> Required work
With the records below as input, work out how many lines include the word "липня". Give only the number.

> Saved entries
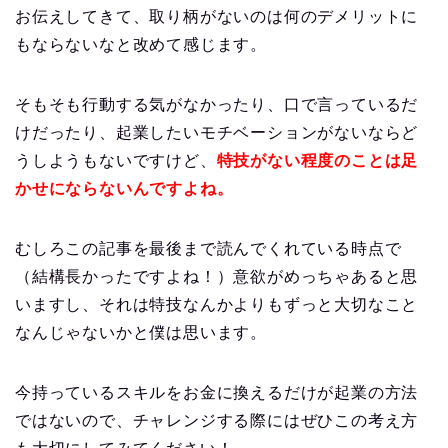
お伝えしてきて、取り柄がないのは何のデメリットに
もならないなと改めて感じます。
そもそも行動する気がなかったり、口で言っているだ
けだったり、起業したいモチベーションがないならど
うしようもないですけど、
特技がない程度のことは足
かせにならないんですよね。
むしろこの記事を最後まで読んでくれている時点で
（結構長かったですよね！）意欲がめっちゃあると思
いますし、それは特技なんかよりもずっと大切なこと
なんじゃないかと僕は思います。
今持っているスキルをお金に換えるだけが起業の方法
ではないので、チャレンジする際にはぜひこの考え方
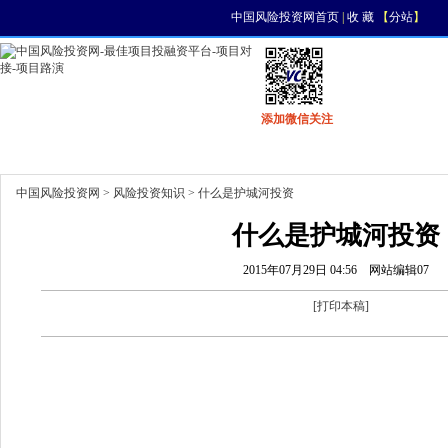
中国风险投资网首页
|
收 藏
【
分站
】
添加微信关注
首页
资讯
找项目
找资金
风投活动
中国风险投资网
>
风险投资知识
> 什么是护城河投资
什么是护城河投资
2015年07月29日 04:56
网站编辑07
[
打印本稿
]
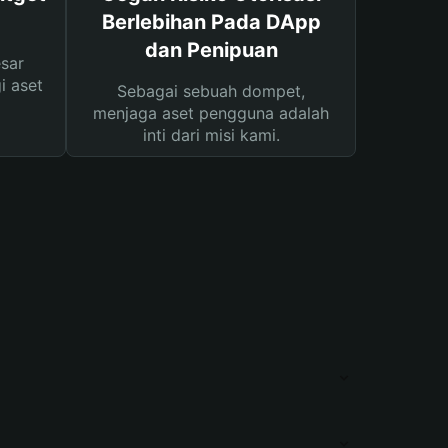
Berlebihan Pada DApp
dan Penipuan
sar
i aset
Sebagai sebuah dompet,
menjaga aset pengguna adalah
inti dari misi kami.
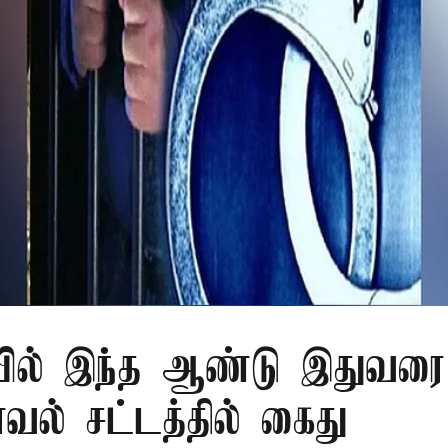
ில் இந்த ஆண்டு இதுவரை 
காவல் சட்டத்தில் கைது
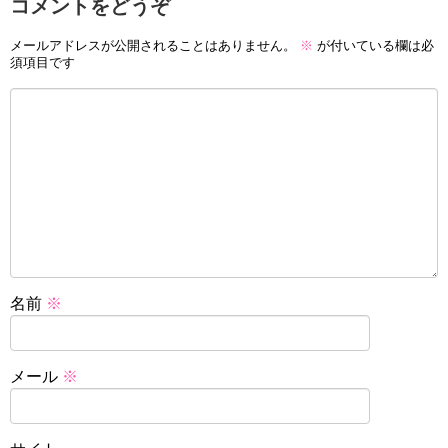
コメントをどうぞ
メールアドレスが公開されることはありません。
※
が付いている欄は必
須項目です
名前
※
メール
※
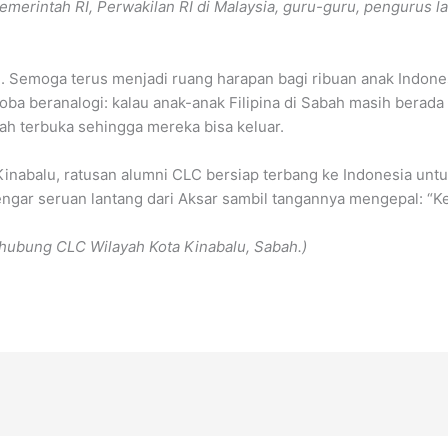
Pemerintah RI, Perwakilan RI di Malaysia, guru-guru, pengurus 
. Semoga terus menjadi ruang harapan bagi ribuan anak Indones
oba beranalogi: kalau anak-anak Filipina di Sabah masih berada
ah terbuka sehingga mereka bisa keluar.
 Kinabalu, ratusan alumni CLC bersiap terbang ke Indonesia un
engar seruan lantang dari Aksar sambil tangannya mengepal: “Ke
nghubung CLC Wilayah Kota Kinabalu, Sabah.)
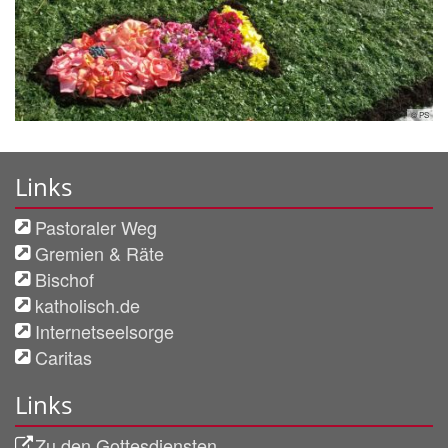
© PS
Links
Pastoraler Weg
Gremien & Räte
Bischof
katholisch.de
Internetseelsorge
Caritas
Links
Zu den Gottesdiensten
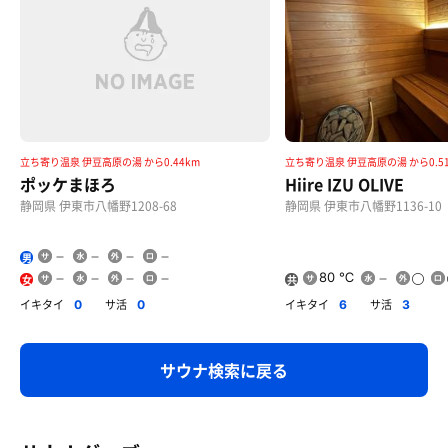
立ち寄り温泉 伊豆高原の湯 から0.44km
立ち寄り温泉 伊豆高原の湯 から0.5
ぐり茶ソフト(400円)
ポッケまほろ
Hiire IZU OLIVE
スプーンで混ぜて食べる。風の強い日に外で食べると
静岡県 伊東市八幡野1208-68
静岡県 伊東市八幡野1136-10
抹茶が飛んでいく。
男
80 ℃
女
共
用
イキタイ
サ活
イキタイ
サ活
0
0
6
3
サウナ検索に戻る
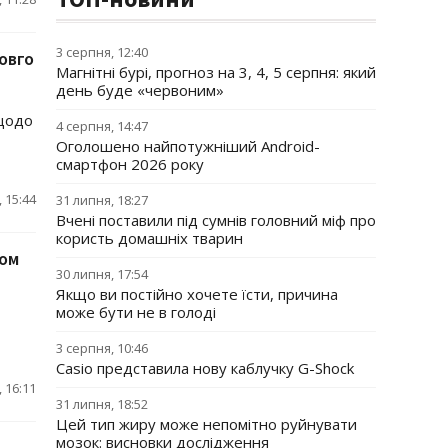
3 серпня, 12:40
овго
Магнітні бурі, прогноз на 3, 4, 5 серпня: який
день буде «червоним»
 щодо
4 серпня, 14:47
Оголошено найпотужніший Android-
смартфон 2026 року
 15:44
31 липня, 18:27
Вчені поставили під сумнів головний міф про
користь домашніх тварин
ром
30 липня, 17:54
Якщо ви постійно хочете їсти, причина
може бути не в голоді
3 серпня, 10:46
Casio представила нову каблучку G-Shock
 16:11
31 липня, 18:52
Цей тип жиру може непомітно руйнувати
мозок: висновки дослідження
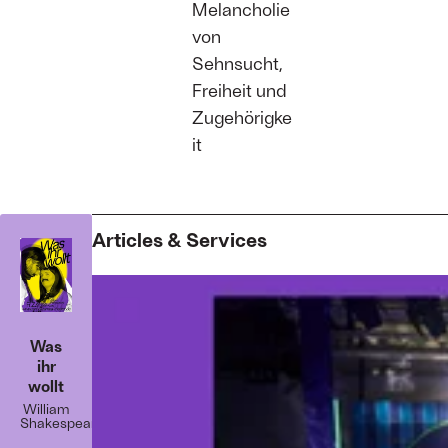
Melancholie
von
Sehnsucht,
Freiheit und
Zugehörigke
it
Articles & Services
Was
ihr
wollt
William
Shakespeare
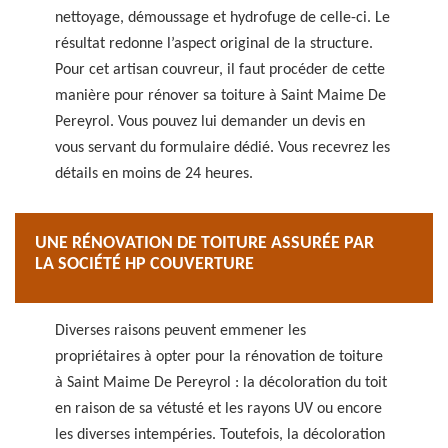
nettoyage, démoussage et hydrofuge de celle-ci. Le
résultat redonne l’aspect original de la structure.
Pour cet artisan couvreur, il faut procéder de cette
manière pour rénover sa toiture à Saint Maime De
Pereyrol. Vous pouvez lui demander un devis en
vous servant du formulaire dédié. Vous recevrez les
détails en moins de 24 heures.
UNE RÉNOVATION DE TOITURE ASSURÉE PAR
LA SOCIÉTÉ HP COUVERTURE
Diverses raisons peuvent emmener les
propriétaires à opter pour la rénovation de toiture
à Saint Maime De Pereyrol : la décoloration du toit
en raison de sa vétusté et les rayons UV ou encore
les diverses intempéries. Toutefois, la décoloration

> Written answer
3